Unter dem Rock zeichnet sich ein neuer Trend ab - Verführung mehr oder weniger diskret. Halterlose "Wiesn-Strümpfe" (Stay-Ups) mit dekorierten Strumpfbändern und schmückender Spitze können dezent zum "anbandeln" sichtbar gemacht werden. Mutige Dirndl-Trägerinnen haben auch wieder die Trachtenunterhose - die "Unaussprechliche" - als besonderen Reiz entdeckt. Kostbare Unterröcke dürfen auch ein wenig hervor schauen, und Petticoats erleben unter dem Dirndl ein erstaunliches Revival.
Komplett wird das Outfit durch Dirndl- oder spezielle Wiesn-Tascherl, auffällig gestylte (gepimpte) Trachtenhüte und Dirndl-Schmuck. Die gestalterische und finanzielle Vielfalt reicht von der einfachen Dirndl-Kette und einem verspielten Trachtengürtel bis zu Designer-Colliers aus Edelmetall und mit echten Steinen.

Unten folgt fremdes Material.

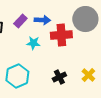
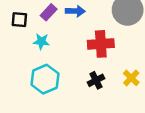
red cross: (61, 35) -> (101, 44), moved
cyan star: (33, 43) -> (41, 41), moved

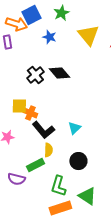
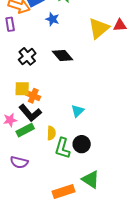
yellow triangle: (88, 35) -> (99, 28), moved, turned 30
black cross: (35, 75) -> (27, 56), moved
black L-shape: (43, 130) -> (30, 113), moved
green rectangle: (35, 165) -> (25, 130), moved
green L-shape: (58, 186) -> (62, 148), moved

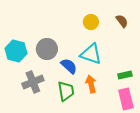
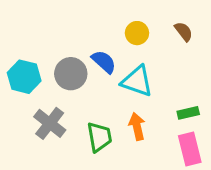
blue semicircle: (69, 66) -> (104, 62), moved
gray cross: (33, 82) -> (50, 123), turned -30

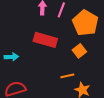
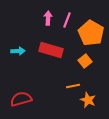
cyan arrow: (11, 57) -> (18, 51), moved

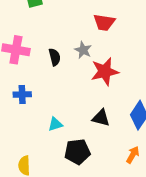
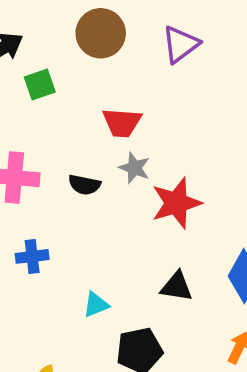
red trapezoid: (104, 22) -> (122, 123), moved
black semicircle: (55, 57) -> (84, 185), turned 120

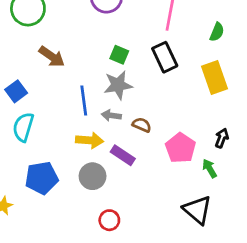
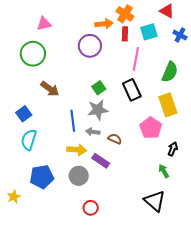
green semicircle: (217, 32) -> (170, 72), size x1.5
green square: (119, 55) -> (99, 88), turned 32
pink pentagon: (180, 148) -> (151, 128), moved

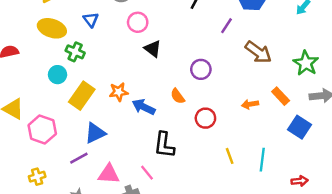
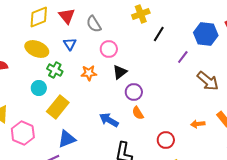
black triangle: (153, 49) -> (120, 72), turned 42
purple circle: (201, 69) -> (134, 92), moved
orange star: (119, 92) -> (89, 73), moved
red circle: (205, 118) -> (166, 140), moved

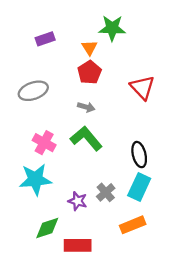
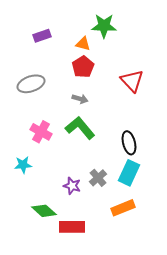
orange triangle: (89, 48) -> (83, 44), turned -42
cyan star: (35, 179) -> (23, 165), moved, size x0.6
green diamond: (47, 228) -> (44, 211), turned 60

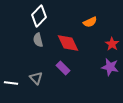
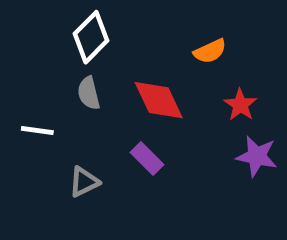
red star: (112, 44) -> (240, 105), moved
gray triangle: (36, 78) -> (84, 182), turned 48
white line: (11, 83) -> (37, 131), moved

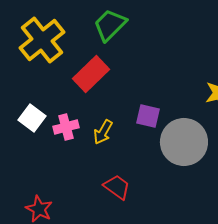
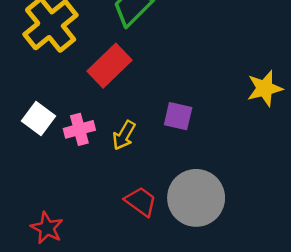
gray circle: (184, 142) -> (196, 198), moved

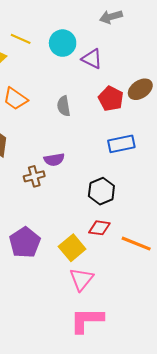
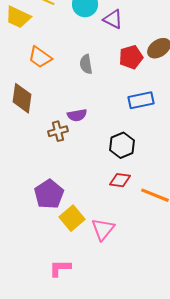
red pentagon: (111, 99) -> (131, 57), turned 30
yellow square: (72, 248) -> (72, 218), moved
pink L-shape: (87, 320) -> (60, 268), moved, size x0.7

Das Schuhwerk muss sich nicht auf die hergebrachten Haferlschuhe beschränken. Ballerinas und Pumps sind besonders geeignet und bequem, bieten aber weniger Auffallendes als etwa geschnürte Stiefelchen. Bei einem Midi-Dirndl wirken lange Schnürstiefel mit höheren Absätzen besonders aufregend. Aber aufgepasst: High Heels jeder Art sind auf der Wiesn nicht besonders praktisch und schon gar nicht in den Bierzelten. Ein Deandl möchte doch nicht, auch ohne tiefem Blick in den Maßkrug, zum buchstäblich "gefallenen Mädchen" werden.

 

Wenn es aber an einem feschen Buam Gefallen gefunden hat, dann gibt's ja noch die After-Wiesn-Partys. Aus den Andeutungen eines koketten Outfits könnte mehr werden. Doch das ist ein anderes Thema.